Огромные великаны размашисто шагали по улице. За ними бежали карлицы. Видно было, что карлицы не успевали, задыхались, но бега не прекращали. На повозке везли огромную люльку, в которой лежал старец, завёрнутый в пелёнки. Маленький мальчик кормил его из рожка. В другой люльке – старуха, играющая в куклы, и маленькая девочка, бьющая её розгой.

– Что делается-то…

Повозка с огромной корзиной, наполненной розами, в которых лежала свинья, предваряла шествие музыкантов. И каких! Человек в костюме осла громко распевал противным голосом. А козёл так играл на скрипке, что ушам было больно! Толпа, одетая срамным образом веселилась и плясала под такую музыку.

– А это, уважаемая публика, маляры, что разрисовывают химеру.

– Кого-кого? – Любопытство Щекочихи выгнало бабу из укрытия, – какую-такую хирмеру?

– Химера, уважаемая публика, греческое чудище. Голова и шея у неё как у льва. Тело вроде козлиного, а заместо хвоста – змея. Означает сиё чудовище несбыточные мечты.

– Во как. Не мечтайте, девки, о богатых купцах, всё химеры выходят.

– Ну уж девок упрекнули. Сами-то, поди, не хуже. Всё думаете, как бы схрон какой найти. Да не работать после, а гулять вольно.

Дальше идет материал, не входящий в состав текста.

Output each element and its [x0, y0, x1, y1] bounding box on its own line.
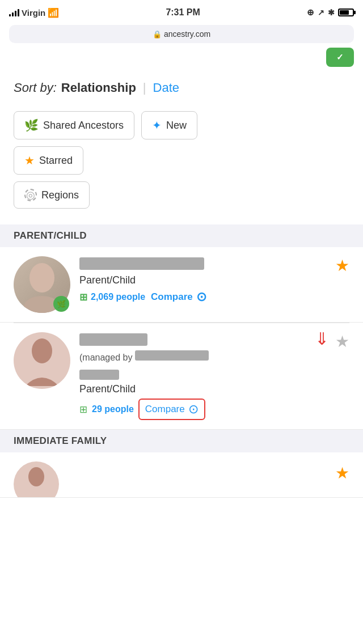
- signal-bars: [9, 9, 19, 16]
- filter-starred[interactable]: ★ Starred: [14, 146, 83, 175]
- star-area-3: ★: [335, 464, 349, 482]
- arrow-icon: ↗: [318, 8, 324, 17]
- match-name-2-redacted: [79, 333, 147, 346]
- down-arrow-area: ⇓: [315, 329, 329, 349]
- bar3: [15, 11, 16, 16]
- star-button-2[interactable]: ★: [335, 332, 349, 351]
- filter-row-2: ★ Starred: [14, 146, 349, 175]
- match-item-1: 🌿 Parent/Child ⊞ 2,069 people Compare ⊙ …: [0, 247, 363, 323]
- sort-active[interactable]: Relationship: [61, 80, 136, 95]
- star-button-1[interactable]: ★: [335, 256, 349, 275]
- avatar-wrap-2: [14, 332, 70, 389]
- filter-row-3: ◎ Regions: [14, 181, 349, 209]
- battery-fill: [340, 10, 349, 15]
- top-button-area: ✓: [0, 48, 363, 71]
- match-item-3-preview: ★: [0, 452, 363, 498]
- bar4: [18, 9, 19, 16]
- sort-label: Sort by:: [14, 80, 57, 95]
- star-filter-icon: ★: [24, 154, 35, 167]
- download-arrow-icon: ⇓: [315, 329, 329, 348]
- bar1: [9, 14, 11, 16]
- match-relationship-2: Parent/Child: [79, 383, 349, 395]
- top-green-button[interactable]: ✓: [326, 48, 354, 67]
- manager-name-redacted: [135, 350, 209, 361]
- filter-regions-label: Regions: [41, 189, 79, 201]
- url-text: ancestry.com: [164, 29, 210, 39]
- compare-link-2[interactable]: Compare: [145, 404, 185, 415]
- dna-icon: ✦: [152, 118, 162, 132]
- compare-circle-icon-1: ⊙: [196, 290, 206, 304]
- location-icon: ⊕: [307, 7, 314, 18]
- filter-area: 🌿 Shared Ancestors ✦ New ★ Starred ◎ Reg…: [0, 104, 363, 224]
- status-bar: Virgin 📶 7:31 PM ⊕ ↗ ✱: [0, 0, 363, 25]
- leaf-badge-icon: 🌿: [57, 300, 66, 308]
- status-left: Virgin 📶: [9, 7, 59, 18]
- carrier-label: Virgin: [22, 8, 45, 18]
- filter-new-label: New: [166, 120, 187, 132]
- time-display: 7:31 PM: [166, 7, 200, 18]
- filter-new[interactable]: ✦ New: [141, 111, 197, 139]
- lock-icon: 🔒: [153, 30, 162, 39]
- filter-row-1: 🌿 Shared Ancestors ✦ New: [14, 111, 349, 139]
- shared-icon-1: ⊞: [79, 291, 87, 303]
- people-count-2: 29 people: [92, 404, 134, 414]
- battery-icon: [338, 9, 354, 16]
- bluetooth-icon: ✱: [328, 8, 335, 17]
- avatar-3: [14, 461, 59, 498]
- sort-bar: Sort by: Relationship | Date: [0, 71, 363, 104]
- compare-highlight-box: Compare ⊙: [138, 399, 205, 420]
- section-header-immediate-family: IMMEDIATE FAMILY: [0, 430, 363, 452]
- filter-regions[interactable]: ◎ Regions: [14, 181, 90, 209]
- status-right: ⊕ ↗ ✱: [307, 7, 354, 18]
- compare-circle-icon-2: ⊙: [188, 402, 199, 417]
- avatar-wrap-1: 🌿: [14, 256, 70, 313]
- sort-divider: |: [143, 80, 146, 95]
- svg-point-2: [32, 338, 52, 363]
- svg-point-0: [29, 263, 54, 293]
- match-relationship-1: Parent/Child: [79, 274, 349, 286]
- match-item-2: (managed by Parent/Child ⊞ 29 people Com…: [0, 323, 363, 430]
- url-bar[interactable]: 🔒 ancestry.com: [9, 25, 354, 43]
- match-actions-2: ⊞ 29 people Compare ⊙: [79, 399, 349, 420]
- managed-by-text: (managed by: [79, 350, 349, 363]
- compare-link-1[interactable]: Compare: [151, 291, 193, 303]
- match-info-1: Parent/Child ⊞ 2,069 people Compare ⊙: [79, 256, 349, 306]
- silhouette-2: [22, 335, 62, 386]
- star-button-3[interactable]: ★: [335, 464, 349, 482]
- filter-shared-ancestors[interactable]: 🌿 Shared Ancestors: [14, 111, 134, 139]
- globe-icon: ◎: [24, 189, 37, 201]
- sort-date-link[interactable]: Date: [153, 80, 179, 95]
- svg-point-3: [28, 467, 44, 486]
- bar2: [12, 12, 14, 16]
- avatar-wrap-3: [14, 461, 59, 498]
- section-header-parent-child: PARENT/CHILD: [0, 224, 363, 247]
- manager-name-2-redacted: [79, 370, 119, 380]
- leaf-icon: 🌿: [24, 118, 39, 132]
- silhouette-3: [21, 464, 52, 498]
- avatar-2: [14, 332, 70, 389]
- filter-starred-label: Starred: [39, 155, 73, 167]
- match-people-1: ⊞ 2,069 people Compare ⊙: [79, 290, 349, 304]
- filter-shared-ancestors-label: Shared Ancestors: [43, 120, 124, 132]
- avatar-badge-1: 🌿: [53, 296, 69, 312]
- match-name-1-redacted: [79, 257, 204, 270]
- shared-icon-2: ⊞: [79, 404, 87, 416]
- wifi-icon: 📶: [48, 7, 59, 18]
- people-count-1: 2,069 people: [91, 292, 145, 302]
- match-info-2: (managed by Parent/Child ⊞ 29 people Com…: [79, 332, 349, 420]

За химерой ехали на коровах рифмачи.

– Эти господа иначе как рифмой и говорить не могут.

– Прибауткой что ли?

– Вроде того. Слыхал, как дед Демьян всех расписывает?

Как у нашего Ивана

Что-то лошадь нонче пьяна.

«Потому и пуст карман», -

Бабе плачется Иван.

– Тю, бабы не хуже складно говорить умеют.

– Посадить бы вас всех на коров, складывайте себе!

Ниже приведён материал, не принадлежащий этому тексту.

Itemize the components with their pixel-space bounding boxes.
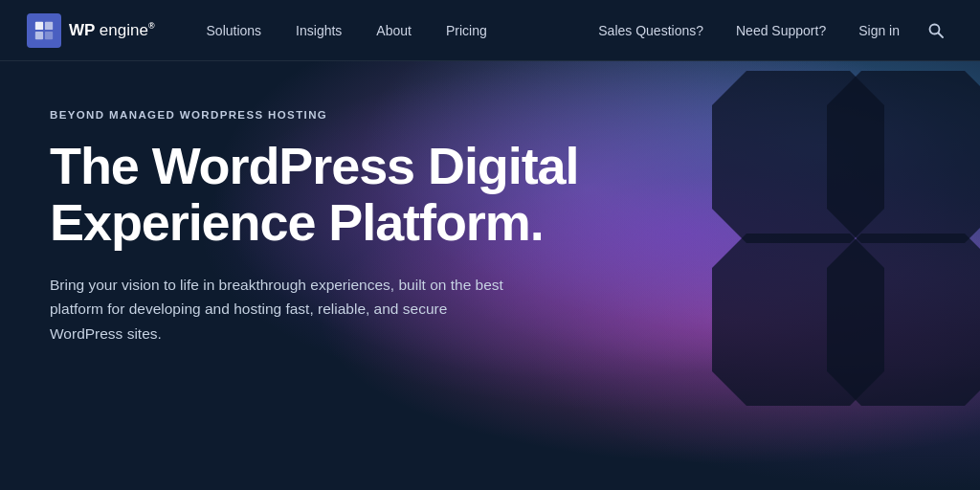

– А это, уважаемые, сам Диоген. Жил такой философ у древних греков. Жил он не в доме, как подобает всякому, а в бочке. И вовсе не потому, что не смог найти себе дом. Он считал, что человек должен довольствоваться малым. А постелью ему служила одежда.

– А как же в мороз, сердечный? Небось, замёрз насмерть?

– В Греции всегда лето.

– Живут же греки: ни тебе тулупов, ни дров на зиму. Скотинке, опять-таки сено не заготавливать.

– А от безделья можно и в бочке пожить.